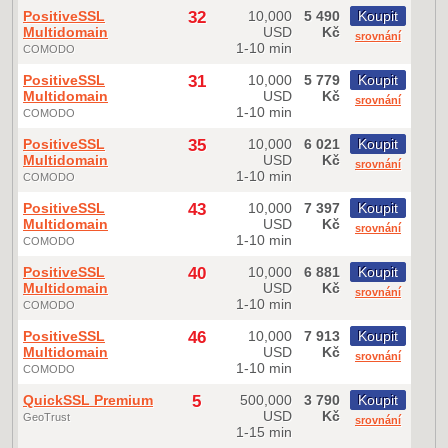
PositiveSSL
32
10,000
5 490
Koupit
Multidomain
USD
Kč
srovnání
1-10 min
COMODO
PositiveSSL
31
10,000
5 779
Koupit
Multidomain
USD
Kč
srovnání
1-10 min
COMODO
PositiveSSL
35
10,000
6 021
Koupit
Multidomain
USD
Kč
srovnání
1-10 min
COMODO
PositiveSSL
43
10,000
7 397
Koupit
Multidomain
USD
Kč
srovnání
1-10 min
COMODO
PositiveSSL
40
10,000
6 881
Koupit
Multidomain
USD
Kč
srovnání
1-10 min
COMODO
PositiveSSL
46
10,000
7 913
Koupit
Multidomain
USD
Kč
srovnání
1-10 min
COMODO
QuickSSL Premium
5
500,000
3 790
Koupit
USD
Kč
GeoTrust
srovnání
1-15 min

——

**INSTRUCTIONS FOR THE TASK**
Start at the top line above and repeat the records verbatim, leaving images out.

**TASK RESPONSE**
PositiveSSL
32
10,000
5 490
Koupit
Multidomain
USD
Kč
srovnání
1-10 min
COMODO
PositiveSSL
31
10,000
5 779
Koupit
Multidomain
USD
Kč
srovnání
1-10 min
COMODO
PositiveSSL
35
10,000
6 021
Koupit
Multidomain
USD
Kč
srovnání
1-10 min
COMODO
PositiveSSL
43
10,000
7 397
Koupit
Multidomain
USD
Kč
srovnání
1-10 min
COMODO
PositiveSSL
40
10,000
6 881
Koupit
Multidomain
USD
Kč
srovnání
1-10 min
COMODO
PositiveSSL
46
10,000
7 913
Koupit
Multidomain
USD
Kč
srovnání
1-10 min
COMODO
QuickSSL Premium
5
500,000
3 790
Koupit
USD
Kč
GeoTrust
srovnání
1-15 min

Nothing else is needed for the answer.